Scotland 2016 is a news and current affairs programme from BBC Scotland News, presented by Sarah Smith and Jonathan Sutherland.
Starting 28 May 2014, it was called Scotland 2014 before being renamed to reflect the year. It replaced Newsnight Scotland as BBC Scotland's flagship political programme. The half-hour programme aired from 10.30pm Monday to Thursday, opposite STV's Scotland Tonight, with Newsnight being broadcast in Scotland at 11pm.

==History==
Scotland 2014 was announced in February 2014, part of a major shake-up in BBC Scotland News and current affairs programme in the run up to the 2014 Scottish independence referendum. It was initially scheduled to run until October of that year. The BBC stated the series "will demonstrate how Scotland impacts on national and global events and how national and global events impact on Scotland." Presenter Sarah Smith relocated to Scotland from London.

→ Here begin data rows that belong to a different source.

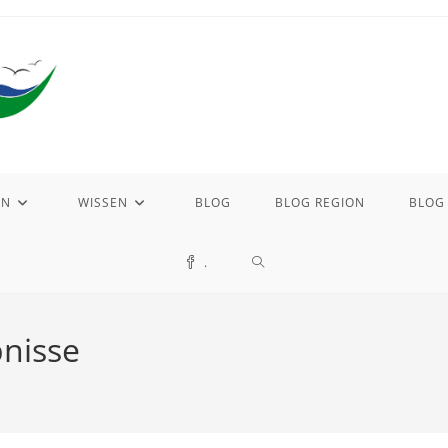
EN
WISSEN
BLOG
BLOG REGION
BLOG
WEBSITE-
.
SUCHE
nisse
UMSCHALTEN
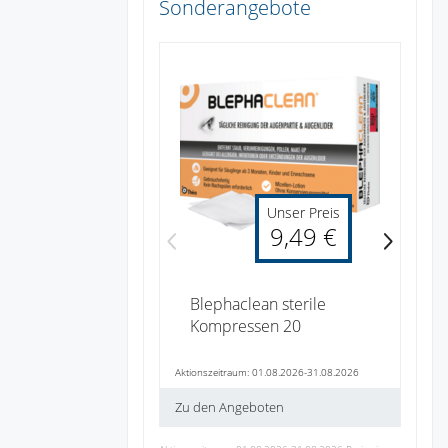
Sonderangebote
Akt
Zu
Unser Preis
9,49 €
Blephaclean sterile
Kompressen 20
Aktionszeitraum: 01.08.2026-31.08.2026
Zu den Angeboten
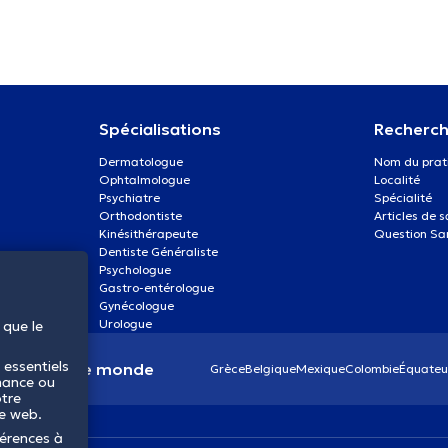
Spécialisations
Recherch
Dermatologue
Nom du prat
Ophtalmologue
Localité
Psychiatre
Spécialité
Orthodontiste
Articles de 
Kinésithérapeute
Question Sa
Dentiste Généraliste
Psychologue
Gastro-entérologue
Gynécologue
Urologue
 que le
 essentiels
anté dans le monde
Grèce
Belgique
Mexique
Colombie
Équateu
mance ou
otre
te web.
férences à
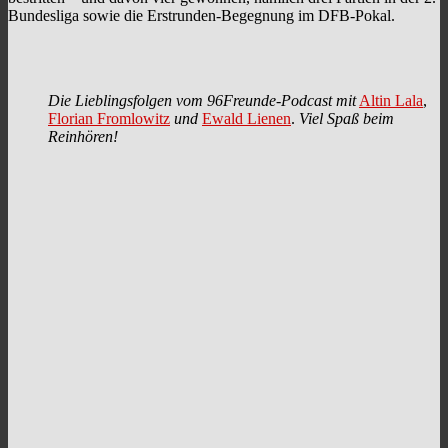
Bundesliga sowie die Erstrunden-Begegnung im DFB-Pokal.
Die Lieblingsfolgen vom 96Freunde-Podcast mit
Altin Lala
,
Florian Fromlowitz
und
Ewald Lienen
.
Viel Spaß beim
Reinhören!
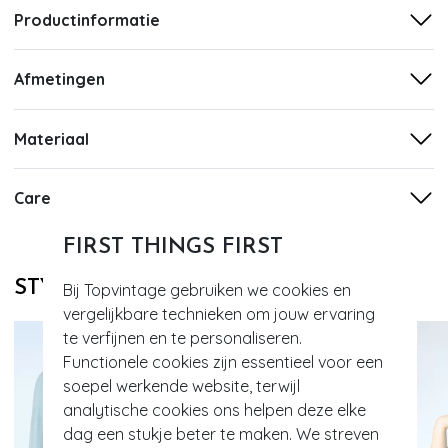
Productinformatie
Afmetingen
Materiaal
Care
FIRST THINGS FIRST
STYLE DIT MET
Bij Topvintage gebruiken we cookies en
vergelijkbare technieken om jouw ervaring
te verfijnen en te personaliseren.
Functionele cookies zijn essentieel voor een
soepel werkende website, terwijl
analytische cookies ons helpen deze elke
dag een stukje beter te maken. We streven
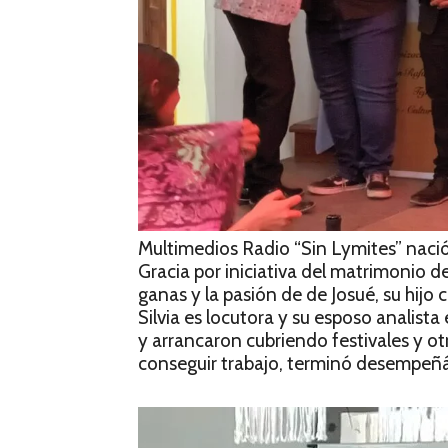
Multimedios Radio “Sin Lymites” nació
Gracia por iniciativa del matrimonio de 
ganas y la pasión de de Josué, su hijo 
Silvia es locutora y su esposo analis
y arrancaron cubriendo festivales y o
conseguir trabajo, terminó desempeñá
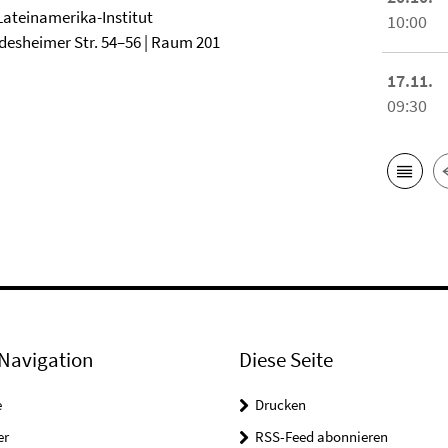
 Lateinamerika-Institut
10:00
desheimer Str. 54–56 | Raum 201
17.11.
09:30
Navigation
Diese Seite
e
Drucken
er
RSS-Feed abonnieren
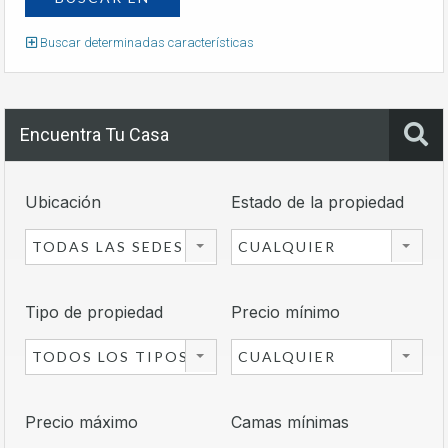
Buscar determinadas características
Encuentra Tu Casa
Ubicación
Estado de la propiedad
TODAS LAS SEDES
CUALQUIER
Tipo de propiedad
Precio mínimo
TODOS LOS TIPOS
CUALQUIER
Precio máximo
Camas mínimas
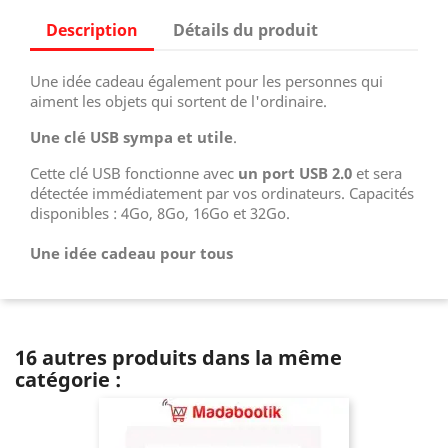
Description
Détails du produit
Une idée cadeau également pour les personnes qui
aiment les objets qui sortent de l'ordinaire.
Une clé USB sympa et utile
.
Cette clé USB fonctionne avec
un port USB 2.0
et sera
détectée immédiatement par vos ordinateurs. Capacités
disponibles : 4Go, 8Go, 16Go et 32Go.
Une idée cadeau pour tous
16 autres produits dans la même
catégorie :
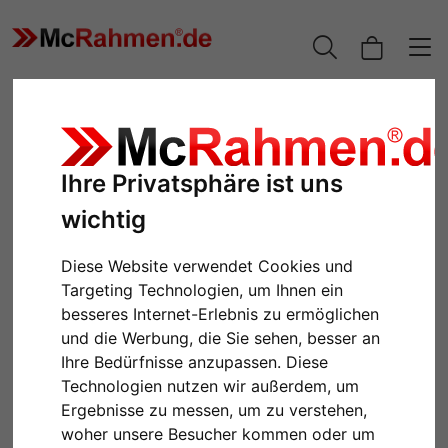
Ihre Privatsphäre ist uns
wichtig
Diese Website verwendet Cookies und
Targeting Technologien, um Ihnen ein
besseres Internet-Erlebnis zu ermöglichen
Zurück
Weiter
und die Werbung, die Sie sehen, besser an
Ihre Bedürfnisse anzupassen. Diese
Technologien nutzen wir außerdem, um
Ergebnisse zu messen, um zu verstehen,
woher unsere Besucher kommen oder um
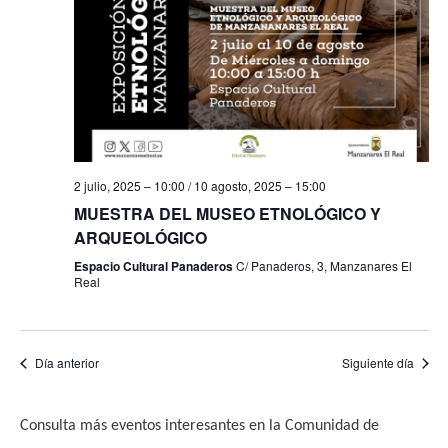
f
i
e
e
s
b
c
t
h
a
ú
a
s
s
.
d
q
2 julio, 2025 – 10:00
/
10 agosto, 2025 – 15:00
e
u
MUESTRA DEL MUSEO ETNOLÓGICO Y
E
ARQUEOLÓGICO
e
v
Espacio Cultural Panaderos
C/ Panaderos, 3, Manzanares El
e
Real
d
n
a
t
y
Día anterior
Siguiente día
o
v
Consulta más eventos interesantes en la Comunidad de
i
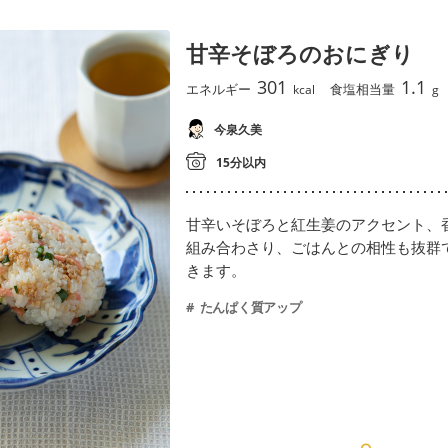
甘辛そぼろのおにぎり
301
1.1
エネルギー
食塩相当量
kcal
g
今泉久美
15分以内
甘辛いそぼろと紅生姜のアクセント、
組み合わさり、ごはんとの相性も抜群
きます。
たんぱく質アップ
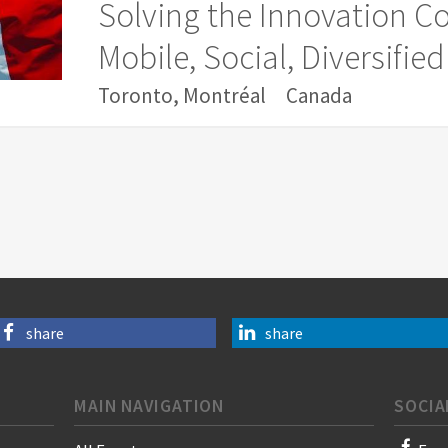
Solving the Innovation 
Mobile, Social, Diversifi
Toronto, Montréal
Canada
share
share
MAIN NAVIGATION
SOCIA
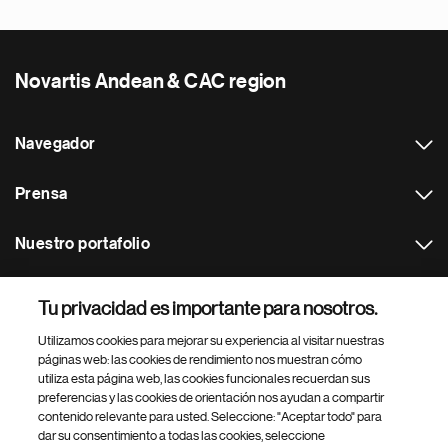
Novartis Andean & CAC region
Navegador
Prensa
Nuestro portafolio
Otras webs
Tu privacidad es importante para nosotros.
Utilizamos cookies para mejorar su experiencia al visitar nuestras
Footer Site Search
páginas web: las cookies de rendimiento nos muestran cómo
utiliza esta página web, las cookies funcionales recuerdan sus
preferencias y las cookies de orientación nos ayudan a compartir
contenido relevante para usted. Seleccione: "Aceptar todo" para
dar su consentimiento a todas las cookies, seleccione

In mid-2016, it was thought that the average audience was around 35,000 viewers.

On 21 June 2016, the BBC announced that the show was being discontinued. After its summer break, the series returned on 22 August 2016 albeit only being broadcast three nights a week.

In January 2017, the BBC announced its replacement called "Timeline" broadcasting once a week.